Hibernation: more than just a winter nap
Animal Stories from All-Creatures.org

FROM

Mike Freidlin, Indraloka Animal Sanctuary
February 2018

The bear debate rages on. Most wildlife biologists, mammologists, and zoologists agree that bears do not truly hibernate, but rather go into a winter period of dormancy (torpor) which does not meet the definition of hibernation...

This month, I confess... I'm sleeping on the job, asleep at the switch, did not wake and smell the coffee, hittin' the hay, gettin' some shut-eye, even catching forty winks. However, I am definitely not hibernating...and here's why.

Hibernation, to many of us, is a prolonged period of inactivity due to extreme weather conditions associated with winter. This is, indeed true, but involves so much more than just a prolonged winter nap.

A true hibernator spends most of the winter in a state close to death; and may, actually, appear to be dead. The body temperature is close to 0C (32F); the respiration is only a few breaths per minute; and the heartbeat is so slow and gradual as to be barely perceptible. Exposed to moderate warmth, the animal slowly awakens, requiring an hour to several hours to reach an alert state.

Examples of true hibernators include species of frogs, turtles, snakes, (garter snakes have been known to share a hibernation den with thousands of other garter snakes!), honey bees, snails, some fishes, bats, hedgehogs, ground squirrels, marmots (groundhogs), prairie dogs, and chipmunks.

Water Frog
Water Frog - photo by Johnny Braz

snake

What? No bears?

The bear debate rages on. Most wildlife biologists, mammologists, and zoologists agree that bears do not truly hibernate, but rather go into a winter period of dormancy (torpor) which does not meet the definition of hibernation. (In other words they do not meet the "bear" essentials.)
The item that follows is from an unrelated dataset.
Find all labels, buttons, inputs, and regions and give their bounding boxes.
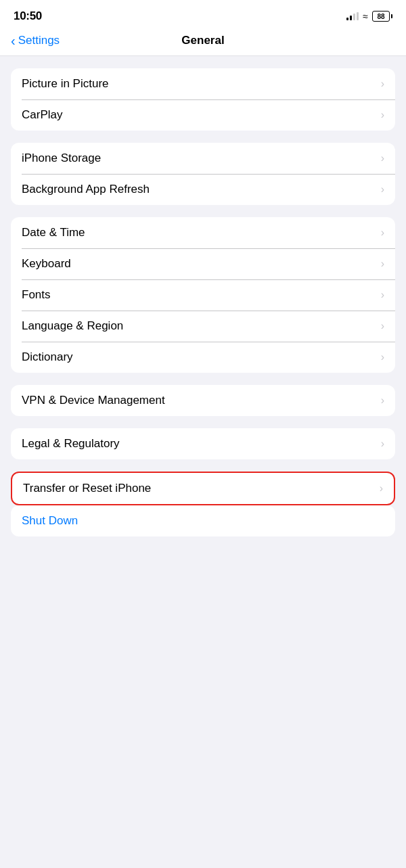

The common misapplication of the term hibernation in relation to bears is due to body temperature. A bear's normal body temperature averages 38C (100F), but only drops during its winter dormancy to about 34C (93F), seldom getting below 31.2C (88.2F). Hence, a bear's temperature during the winter does not approximate that of the environment, a requirement to meet the true definition of hibernation. This is indicative of winter rest rather than true hibernation. During this inactive period the bear sleeps, but is warm and capable of activity when stimulated, unlike a true hibernator.

It is also during this period when females give birth to cubs that suckle and are maintained by maternal warmth until they emerge from the den in the spring. This behavior is in contrast, for example, with a true hibernator, the Arctic ground squirrel, whose normal temperature is the same as that of the bear, but whose temperature during hibernation drops to near freezing, and in some cases, slightly below 0C (32F).

Although, not a true hibernator, one of the more fascinating examples of coping with harsh winter conditions is that of the common poorwill, (Phalaenoptilus nuttallii). The common poorwill is a nocturnal bird of the family Caprimulgidae, the nightjars. It is found from British Columbia and southeastern Alberta, through the western United States to northern Mexico. The bird's habitat is dry, open areas with grasses or shrubs, and even stony desert slopes with very little vegetation. It is nocturnal and its soft whistled "poor-will" carries across the slopes on moonlit nights. Drivers may spot the poorwill sitting on a dirt road, its eyes reflecting orange in the headlights, before it flits off into the darkness.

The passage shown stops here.